A comissão pode se tornar um palco de vaidades, como muitos avaliam ter virado a CPI da Covid?

Não acredito. Os integrantes da comissão são homens e mulheres que têm compromisso com o mandato que o povo lhes confiou. Vai ter divergência? Vai. Vai ter discussão acalorada? Vai. Daí a importância de garantirmos o amplo debate, democrático e respeitoso.

Será possível definir a reforma administrativa em até 40 sessões, como está previsto?

Tenho certeza que sim.

O relator da comissão, deputado Arthur Maia (Cidadania-BA), disse que é preciso “colocar o dedo na ferida e qualificar o serviço público”. O que pensa disso?

Acredito que o relator tenha usado esta frase para generalizar uma visão do problema. Mas já disse que é fundamental que haja uma avaliação do serviço público prestado, e os próprios servidores querem isso. Estamos em pleno século 21! A cada momento estamos sendo avaliados. As redes sociais trouxeram uma agilidade e uma contemporaneidade instantânea! Como não querer implantar um sistema criterioso de avaliação do desempenho do servidor? É impossível não o querer, sob o risco de sermos ridicularizados pela opinião pública.

A reforma ficará restrita ao Executivo? O que pretende para o Legislativo e o Judiciário?

O tamanho e a amplitude da reforma com base na PEC 32 serão definidos democraticamente pela comissão. Iremos discutir todas as propostas, todas as emendas que ampliem o escopo da PEC 32. Mas sempre dentro dos parâmetros legais.

Os sindicatos estão muito mobilizados e são radicalmente contra a reforma. Como pretende tratar essas lideranças?
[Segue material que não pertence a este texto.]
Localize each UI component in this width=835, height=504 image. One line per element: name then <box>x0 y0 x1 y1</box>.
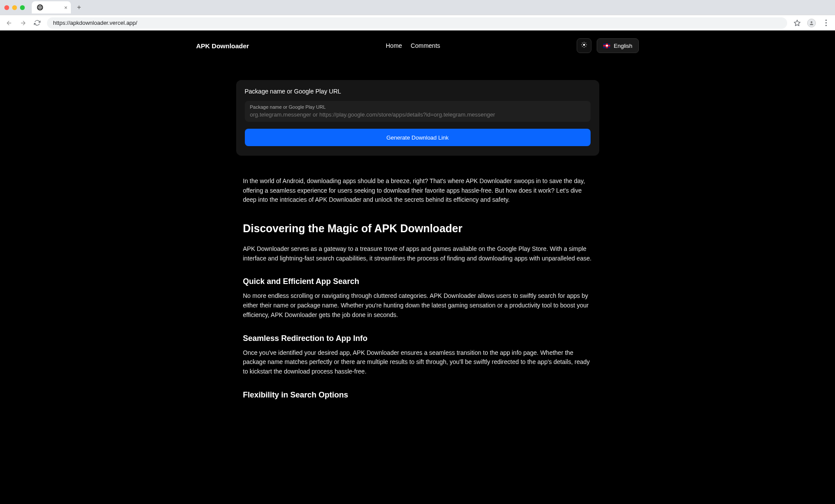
svg-marker-1 <box>794 20 800 26</box>
nav-comments[interactable]: Comments <box>411 42 440 49</box>
globe-icon <box>37 4 43 10</box>
reload-button[interactable] <box>33 19 41 27</box>
heading-flexibility: Flexibility in Search Options <box>243 391 592 400</box>
browser-tab[interactable]: × <box>32 1 71 13</box>
page-body: APK Downloader Home Comments English Pac… <box>0 30 835 431</box>
intro-paragraph: In the world of Android, downloading app… <box>243 177 592 205</box>
kebab-menu-icon[interactable] <box>822 19 830 27</box>
theme-toggle-button[interactable] <box>577 38 591 53</box>
language-label: English <box>614 43 632 49</box>
browser-toolbar: https://apkdownloader.vercel.app/ <box>0 15 835 30</box>
svg-point-3 <box>583 44 585 46</box>
forward-button[interactable] <box>19 19 27 27</box>
input-label: Package name or Google Play URL <box>250 104 585 110</box>
url-bar[interactable]: https://apkdownloader.vercel.app/ <box>47 17 787 29</box>
brand-logo[interactable]: APK Downloader <box>196 42 249 50</box>
paragraph-seamless: Once you've identified your desired app,… <box>243 348 592 377</box>
heading-discovering: Discovering the Magic of APK Downloader <box>243 222 592 235</box>
flag-uk-icon <box>603 43 610 48</box>
browser-chrome: × + https://apkdownloader.vercel.app/ <box>0 0 835 30</box>
url-text: https://apkdownloader.vercel.app/ <box>53 20 137 26</box>
content-body: In the world of Android, downloading app… <box>236 156 599 431</box>
svg-point-2 <box>811 21 812 23</box>
profile-avatar-icon[interactable] <box>807 19 816 27</box>
new-tab-button[interactable]: + <box>74 3 84 11</box>
close-window-button[interactable] <box>4 5 9 10</box>
sun-icon <box>581 42 587 50</box>
paragraph-discovering: APK Downloader serves as a gateway to a … <box>243 244 592 263</box>
bookmark-star-icon[interactable] <box>793 19 801 27</box>
svg-line-7 <box>586 46 586 47</box>
svg-line-11 <box>586 43 586 43</box>
package-input-wrapper[interactable]: Package name or Google Play URL <box>245 101 591 122</box>
package-input[interactable] <box>250 111 585 118</box>
download-card: Package name or Google Play URL Package … <box>236 80 599 156</box>
window-controls <box>4 5 25 10</box>
card-title: Package name or Google Play URL <box>245 88 591 95</box>
paragraph-quick-search: No more endless scrolling or navigating … <box>243 291 592 320</box>
back-button[interactable] <box>5 19 13 27</box>
browser-titlebar: × + <box>0 0 835 15</box>
language-selector[interactable]: English <box>597 38 639 53</box>
heading-seamless: Seamless Redirection to App Info <box>243 334 592 343</box>
svg-line-6 <box>582 43 583 43</box>
nav-home[interactable]: Home <box>386 42 402 49</box>
generate-button[interactable]: Generate Download Link <box>245 129 591 146</box>
maximize-window-button[interactable] <box>20 5 25 10</box>
close-tab-icon[interactable]: × <box>64 4 67 11</box>
minimize-window-button[interactable] <box>12 5 17 10</box>
heading-quick-search: Quick and Efficient App Search <box>243 277 592 286</box>
svg-line-10 <box>582 46 583 47</box>
site-nav: APK Downloader Home Comments English <box>189 30 646 61</box>
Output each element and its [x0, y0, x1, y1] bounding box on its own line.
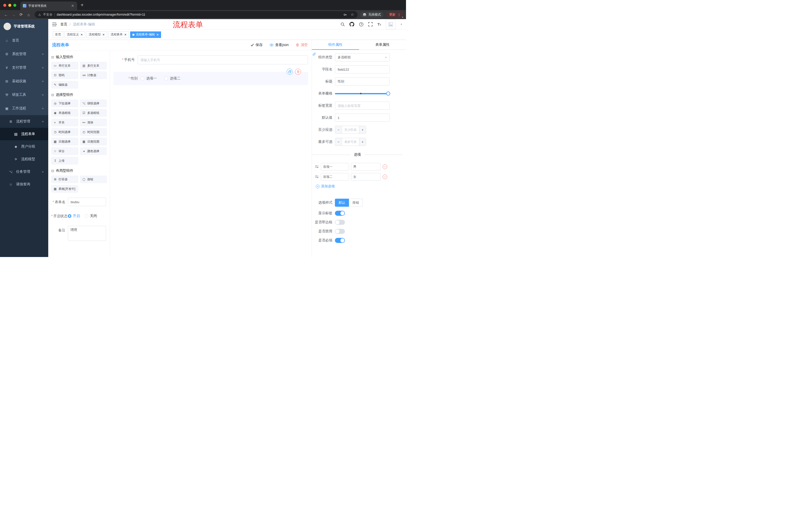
slider-handle[interactable] [386, 91, 390, 96]
breadcrumb-home[interactable]: 首页 [60, 22, 67, 27]
decrease-icon[interactable]: − [335, 138, 342, 145]
palette-item-radio-group[interactable]: ◉单选框组 [51, 109, 78, 117]
increase-icon[interactable]: + [359, 126, 366, 134]
drag-handle-icon[interactable] [315, 165, 319, 168]
status-radio-on[interactable]: 开启 [68, 214, 80, 218]
help-icon[interactable]: ? [359, 22, 364, 27]
option-label-input[interactable] [321, 163, 349, 170]
required-switch[interactable] [335, 238, 345, 243]
tag-process-model[interactable]: 流程模型 ✕ [86, 31, 107, 38]
component-type-select[interactable]: 多选框组 ▼ [335, 53, 390, 61]
search-icon[interactable] [341, 22, 345, 26]
new-tab-button[interactable]: + [81, 2, 84, 8]
link-icon[interactable] [311, 51, 317, 57]
sidebar-item-workflow[interactable]: ▣ 工作流程 ∧ [0, 102, 48, 115]
tag-process-form-edit[interactable]: 流程表单-编辑 ✕ [130, 31, 161, 38]
sidebar-item-process-management[interactable]: ≣ 流程管理 ∧ [0, 115, 48, 128]
url-text[interactable]: dashboard.yudao.iocoder.cn/bpm/manager/f… [57, 13, 145, 16]
palette-item-editor[interactable]: ✎编辑器 [51, 81, 78, 88]
remove-option-icon[interactable]: − [383, 164, 387, 169]
address-bar[interactable]: ⚠ 不安全 dashboard.yudao.iocoder.cn/bpm/man… [35, 11, 357, 18]
add-option-button[interactable]: + 添加选项 [316, 184, 403, 189]
fullscreen-icon[interactable] [368, 22, 373, 26]
sidebar-item-task-management[interactable]: ⌥ 任务管理 ∨ [0, 165, 48, 178]
palette-item-date-picker[interactable]: ▦日期选择 [51, 138, 78, 145]
form-canvas[interactable]: *手机号 *性别 [110, 50, 312, 257]
decrease-icon[interactable]: − [335, 126, 342, 134]
remove-option-icon[interactable]: − [383, 174, 387, 179]
sidebar-item-infrastructure[interactable]: ⊞ 基础设施 ∨ [0, 75, 48, 88]
option-label-input[interactable] [321, 173, 349, 181]
palette-item-cascader[interactable]: ⌥级联选择 [80, 100, 107, 107]
delete-field-button[interactable] [295, 69, 301, 75]
sidebar-logo[interactable]: 芋道管理系统 [0, 19, 48, 34]
window-close-button[interactable] [3, 4, 6, 7]
sidebar-item-home[interactable]: ⌂ 首页 [0, 34, 48, 47]
window-minimize-button[interactable] [8, 4, 11, 7]
sidebar-item-payment[interactable]: ¥ 支付管理 ∨ [0, 61, 48, 75]
palette-item-time-picker[interactable]: ◷时间选择 [51, 128, 78, 136]
min-select-input[interactable] [342, 126, 359, 134]
option-value-input[interactable] [351, 163, 381, 170]
palette-item-time-range[interactable]: ◴时间范围 [80, 128, 107, 136]
sidebar-item-devtools[interactable]: ⚒ 研发工具 ∨ [0, 88, 48, 102]
palette-item-upload[interactable]: ↥上传 [51, 157, 78, 164]
option-value-input[interactable] [351, 173, 381, 181]
form-name-input[interactable] [68, 198, 106, 206]
tag-process-form[interactable]: 流程表单 ✕ [108, 31, 129, 38]
canvas-field-gender-selected[interactable]: *性别 选项一 选项二 [114, 72, 308, 85]
disabled-switch[interactable] [335, 229, 345, 234]
palette-item-dropdown[interactable]: ◎下拉选择 [51, 100, 78, 107]
view-json-button[interactable]: 查看json [269, 43, 289, 47]
label-width-input[interactable] [335, 102, 390, 110]
sidebar-toggle-icon[interactable] [48, 22, 60, 26]
palette-item-rate[interactable]: ☆评分 [51, 147, 78, 155]
palette-item-counter[interactable]: 123计数器 [80, 72, 107, 79]
clear-button[interactable]: 清空 [296, 43, 308, 47]
tab-close-icon[interactable]: ✕ [70, 4, 75, 8]
browser-update-button[interactable]: 更新 ⋮ [386, 11, 404, 18]
drag-handle-icon[interactable] [315, 175, 319, 179]
sidebar-item-leave-query[interactable]: ☺ 请假查询 [0, 178, 48, 191]
field-name-input[interactable] [335, 65, 390, 74]
option-style-default[interactable]: 默认 [335, 199, 349, 207]
canvas-field-phone[interactable]: *手机号 [114, 55, 308, 64]
palette-item-checkbox-group[interactable]: ☑多选框组 [80, 109, 107, 117]
palette-item-date-range[interactable]: ▩日期范围 [80, 138, 107, 145]
github-icon[interactable] [349, 22, 354, 27]
font-size-icon[interactable]: TT [377, 22, 381, 26]
browser-menu-icon[interactable]: ⋮ [398, 13, 401, 17]
toolbar-caret-icon[interactable]: ▼ [402, 16, 404, 19]
palette-item-multi-text[interactable]: ▤多行文本 [80, 62, 107, 70]
palette-item-password[interactable]: ⊡密码 [51, 72, 78, 79]
option-style-button[interactable]: 按钮 [349, 199, 363, 207]
show-label-switch[interactable] [335, 211, 345, 216]
palette-item-table[interactable]: ▦表格[开发中] [51, 185, 78, 193]
browser-tab[interactable]: 芋道管理系统 ✕ [20, 1, 77, 10]
tag-process-definition[interactable]: 流程定义 ✕ [64, 31, 85, 38]
home-icon-browser[interactable]: ⌂ [25, 11, 32, 18]
window-zoom-button[interactable] [13, 4, 16, 7]
sidebar-item-process-form[interactable]: ▤ 流程表单 [0, 128, 48, 140]
tag-close-icon[interactable]: ✕ [80, 33, 83, 36]
status-radio-off[interactable]: 关闭 [85, 214, 97, 218]
phone-input[interactable] [138, 55, 308, 64]
avatar-caret-icon[interactable]: ▼ [400, 23, 403, 26]
increase-icon[interactable]: + [359, 138, 366, 145]
tag-close-icon[interactable]: ✕ [102, 33, 105, 36]
palette-item-slider[interactable]: ⊷滑块 [80, 119, 107, 126]
key-icon[interactable] [343, 13, 347, 17]
palette-item-button[interactable]: ▢按钮 [80, 175, 107, 183]
back-icon[interactable]: ← [2, 11, 9, 18]
sidebar-item-system[interactable]: ⚙ 系统管理 ∨ [0, 47, 48, 61]
tag-close-icon[interactable]: ✕ [124, 33, 127, 36]
remark-textarea[interactable]: 嘿嘿 [68, 226, 106, 241]
tag-close-icon[interactable]: ✕ [156, 33, 159, 36]
security-label[interactable]: 不安全 [43, 12, 53, 17]
sidebar-item-process-model[interactable]: ✈ 流程模型 [0, 153, 48, 165]
border-switch[interactable] [335, 220, 345, 225]
avatar[interactable] [386, 20, 396, 29]
forward-icon[interactable]: → [10, 11, 17, 18]
palette-item-single-text[interactable]: ▭单行文本 [51, 62, 78, 70]
tab-form-props[interactable]: 表单属性 [359, 40, 406, 50]
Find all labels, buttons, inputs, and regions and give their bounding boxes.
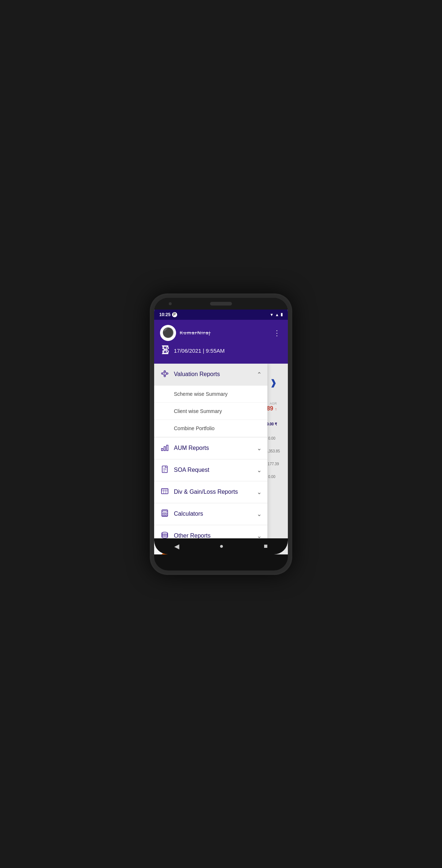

Com o maior respeito que merecem, por representarem diferentes categorias profissionais dentro do serviço público brasileiro. Já conversei com algumas lideranças e já lhes garanti — como fiz com os integrantes da comissão — que ouviremos a todos, que todos terão o direito de expressar sua opinião livremente.

Diversos servidores públicos, inclusive militares, têm atuado politicamente em favor do governo. O que pretende para frear essa distorção no funcionalismo?

Não há qualquer impedimento legal para que militares possam trabalhar em governo, sempre que respeitada a regulamentação específica. Defender governos em que trabalham não é problema, desde que respeitada a Constituição. Cada um responde por que diz e faz.

Há um sentimento, entre deputados, que o governo não estaria empenhado para lutar por essa reforma. Isso é verdade?

Não é verdade! O governo está empenhado na aprovação da PEC 32/20. Sou testemunha disso. Conversei com o ministro Paulo Guedes e ele demonstrou todo o interesse em ver a reforma aprovada logo para o bem do país. O presidente da Câmara, Arthur Lira, também está empenhadíssimo na aprovação da PEC, como disse aos líderes partidários e a mim e ao relator Arthur Maia. Ela é fundamental para modernizarmos o Estado brasileiro.

Quais os próximos passos da comissão?

Na próxima quarta-feira, vamos discutir um plano de trabalho, elaborado em conjunto com o relator Arthur Maia. Vamos discutir e trabalhar exaustivamente. Vamos listar as pessoas e entidades que serão ouvidas e tentarmos um consenso para já serem feitos os primeiros convites. E assim terminar os trabalhos até setembro.